TASK INSTRUCTIONS:
Each line of the records that follow must come back exactly, with pictures skipped.

INPUT RECORDS:
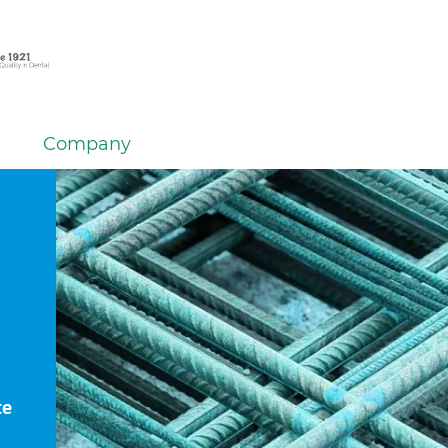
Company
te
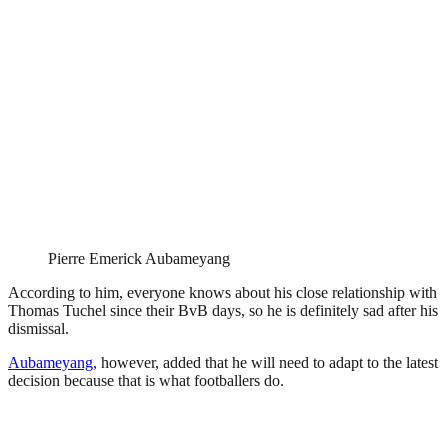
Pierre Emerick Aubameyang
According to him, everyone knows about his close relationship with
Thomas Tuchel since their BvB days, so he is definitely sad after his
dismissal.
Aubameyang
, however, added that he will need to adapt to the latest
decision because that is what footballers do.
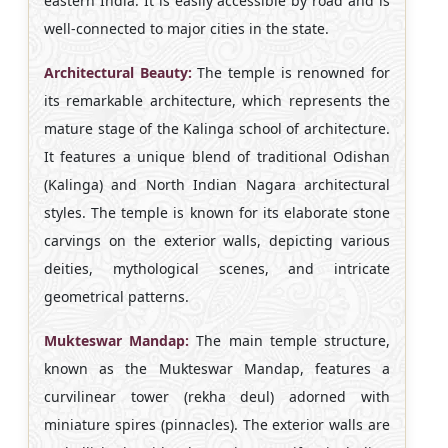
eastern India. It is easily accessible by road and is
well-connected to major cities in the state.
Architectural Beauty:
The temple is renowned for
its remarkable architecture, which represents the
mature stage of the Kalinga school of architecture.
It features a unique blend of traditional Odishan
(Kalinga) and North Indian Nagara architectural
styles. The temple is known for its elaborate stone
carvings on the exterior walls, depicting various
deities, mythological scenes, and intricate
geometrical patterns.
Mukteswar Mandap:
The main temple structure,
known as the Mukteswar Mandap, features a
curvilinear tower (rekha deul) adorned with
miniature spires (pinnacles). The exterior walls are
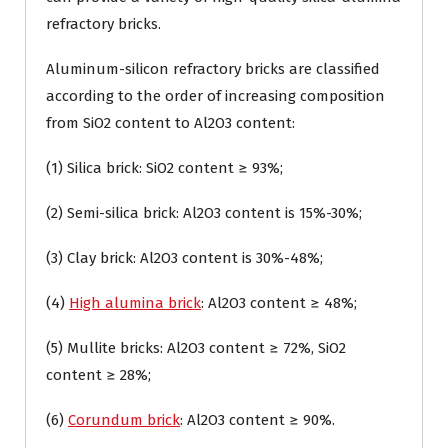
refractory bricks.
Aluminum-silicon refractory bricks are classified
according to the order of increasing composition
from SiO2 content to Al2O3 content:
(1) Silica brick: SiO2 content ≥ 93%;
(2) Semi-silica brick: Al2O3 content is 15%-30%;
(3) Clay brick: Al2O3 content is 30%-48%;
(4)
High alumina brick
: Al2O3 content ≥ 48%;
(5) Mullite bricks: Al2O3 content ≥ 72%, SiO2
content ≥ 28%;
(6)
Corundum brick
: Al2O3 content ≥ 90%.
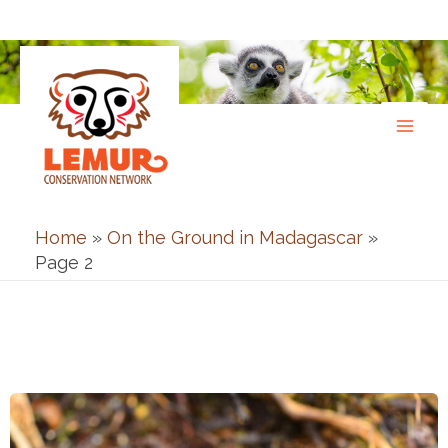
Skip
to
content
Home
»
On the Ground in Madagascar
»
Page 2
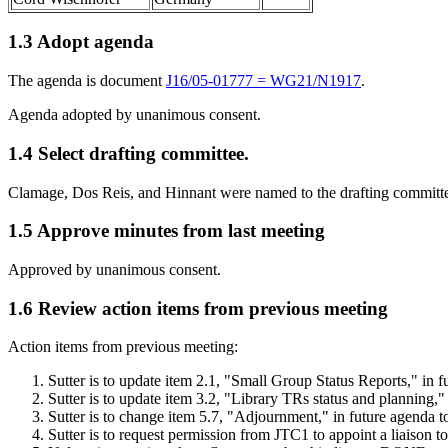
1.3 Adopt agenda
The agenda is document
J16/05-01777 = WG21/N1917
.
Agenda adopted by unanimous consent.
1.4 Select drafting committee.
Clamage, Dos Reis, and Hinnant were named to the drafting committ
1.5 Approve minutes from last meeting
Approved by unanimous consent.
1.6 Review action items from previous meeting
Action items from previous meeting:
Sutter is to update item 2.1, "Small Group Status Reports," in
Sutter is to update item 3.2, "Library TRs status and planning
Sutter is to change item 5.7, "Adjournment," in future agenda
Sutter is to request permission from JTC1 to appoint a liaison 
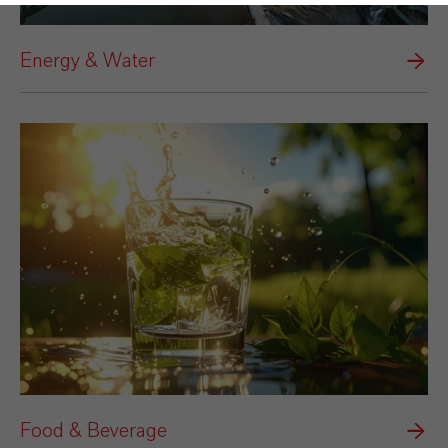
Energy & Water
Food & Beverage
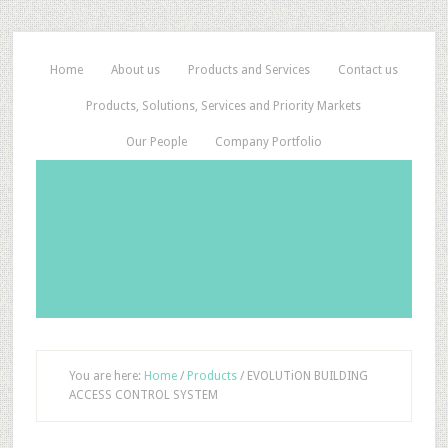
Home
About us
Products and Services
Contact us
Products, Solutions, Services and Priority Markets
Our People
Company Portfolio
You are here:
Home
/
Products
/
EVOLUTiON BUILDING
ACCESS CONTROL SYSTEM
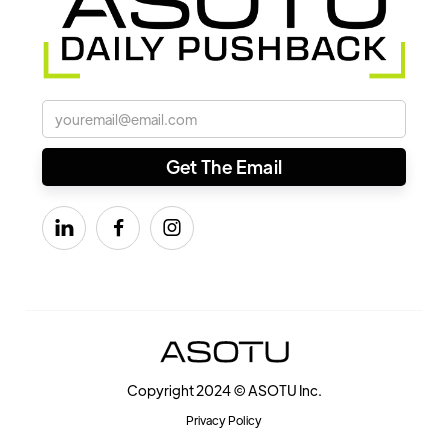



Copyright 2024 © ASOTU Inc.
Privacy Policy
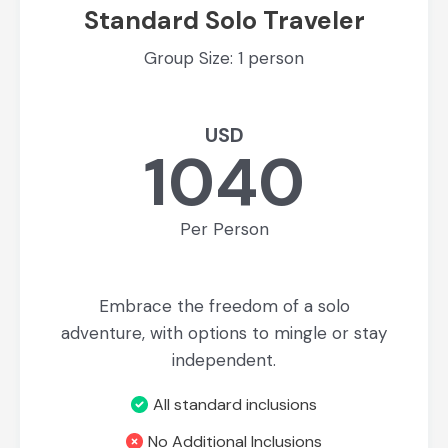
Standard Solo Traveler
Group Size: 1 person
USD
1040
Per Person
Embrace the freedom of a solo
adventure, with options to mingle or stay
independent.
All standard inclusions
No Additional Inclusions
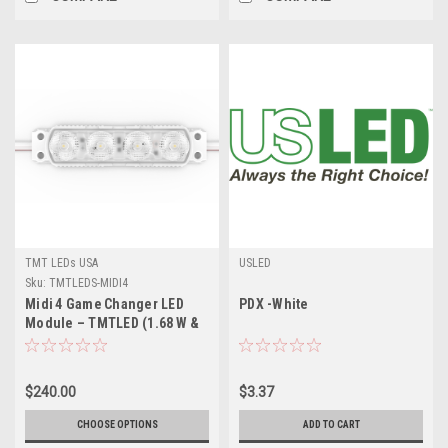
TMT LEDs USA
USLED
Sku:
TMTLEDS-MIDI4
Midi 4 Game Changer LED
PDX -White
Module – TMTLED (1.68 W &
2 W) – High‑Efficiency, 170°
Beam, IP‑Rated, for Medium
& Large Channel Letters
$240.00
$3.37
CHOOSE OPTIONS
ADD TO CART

SOLUTION BELOW:
Company
te
Pierre Emerick Aubameyang
According to him, everyone knows about his close relationship with
Thomas Tuchel since their BvB days, so he is definitely sad after his
dismissal.
Aubameyang
, however, added that he will need to adapt to the latest
decision because that is what footballers do.
eastern India. It is easily accessible by road and is
well-connected to major cities in the state.
Architectural Beauty:
The temple is renowned for
its remarkable architecture, which represents the
mature stage of the Kalinga school of architecture.
It features a unique blend of traditional Odishan
(Kalinga) and North Indian Nagara architectural
styles. The temple is known for its elaborate stone
carvings on the exterior walls, depicting various
deities, mythological scenes, and intricate
geometrical patterns.
Mukteswar Mandap:
The main temple structure,
known as the Mukteswar Mandap, features a
curvilinear tower (rekha deul) adorned with
miniature spires (pinnacles). The exterior walls are
refractory bricks.
Aluminum-silicon refractory bricks are classified
according to the order of increasing composition
from SiO2 content to Al2O3 content:
(1) Silica brick: SiO2 content ≥ 93%;
(2) Semi-silica brick: Al2O3 content is 15%-30%;
(3) Clay brick: Al2O3 content is 30%-48%;
(4)
High alumina brick
: Al2O3 content ≥ 48%;
(5) Mullite bricks: Al2O3 content ≥ 72%, SiO2
content ≥ 28%;
(6)
Corundum brick
: Al2O3 content ≥ 90%.
Skip
to
content
Home
»
On the Ground in Madagascar
»
Page 2
1.3 Adopt agenda
The agenda is document
J16/05-01777 = WG21/N1917
.
Agenda adopted by unanimous consent.
1.4 Select drafting committee.
Clamage, Dos Reis, and Hinnant were named to the drafting committ
1.5 Approve minutes from last meeting
Approved by unanimous consent.
1.6 Review action items from previous meeting
Action items from previous meeting:
Sutter is to update item 2.1, "Small Group Status Reports," in
Sutter is to update item 3.2, "Library TRs status and planning
Sutter is to change item 5.7, "Adjournment," in future agenda
Sutter is to request permission from JTC1 to appoint a liaison 
Energy & Water
Food & Beverage
Home
About us
Products and Services
Contact us
Products, Solutions, Services and Priority Markets
Our People
Company Portfolio
You are here:
Home
/
Products
/
EVOLUTiON BUILDING
ACCESS CONTROL SYSTEM



Copyright 2024 © ASOTU Inc.
Privacy Policy
Standard Solo Traveler
Group Size: 1 person
USD
1040
Per Person
Embrace the freedom of a solo
adventure, with options to mingle or stay
independent.
All standard inclusions
No Additional Inclusions
TMT LEDs USA
USLED
Sku:
TMTLEDS-MIDI4
Midi 4 Game Changer LED
PDX -White
Module – TMTLED (1.68 W &
2 W) – High‑Efficiency, 170°
Beam, IP‑Rated, for Medium
& Large Channel Letters
$240.00
$3.37
CHOOSE OPTIONS
ADD TO CART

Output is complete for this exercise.